[Page-level text extractions]
- Opening Delimiter -

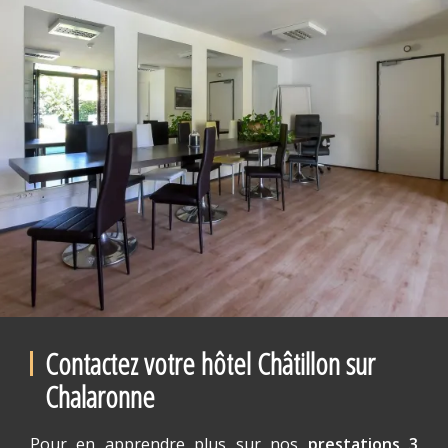
Contactez votre hôtel Châtillon sur
Chalaronne
Pour en apprendre plus sur nos
prestations 3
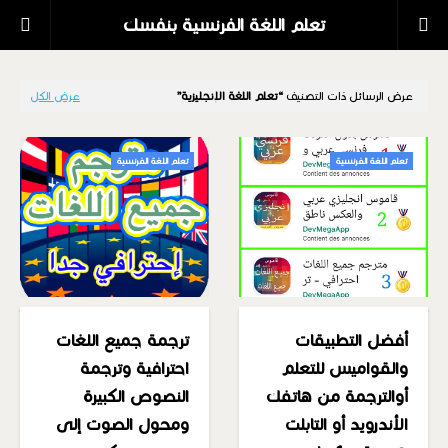
تعلم اللغة الفرنسية بنفسك
عرض الرسائل ذات التصنيف
تعلم اللغة الإنجليزية
عرض الكل
تعلم اللغة الفرنسية
تعلم اللغة الفرنسية
أفضل التطبيقات
ترجمة جميع اللغات
والقواميس للتعلم
احترافية وترجمة
أوالترجمة من هاتفك
النصوص الكبيرة
الأندرويد أو التابلت
ومحول الصوت إلى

- Closing Delimiter -

_AIM OF THE TASK_
The answer is the entries above, given again exactly, with no pictures among them.

_OUTPUT FOR THIS TASK_
Contactez votre hôtel Châtillon sur
Chalaronne
Pour en apprendre plus sur nos
prestations 3
تعلم اللغة الفرنسية بنفسك
عرض الرسائل ذات التصنيف
تعلم اللغة الإنجليزية
عرض الكل
تعلم اللغة الفرنسية
تعلم اللغة الفرنسية
أفضل التطبيقات
ترجمة جميع اللغات
والقواميس للتعلم
احترافية وترجمة
أوالترجمة من هاتفك
النصوص الكبيرة
الأندرويد أو التابلت
ومحول الصوت إلى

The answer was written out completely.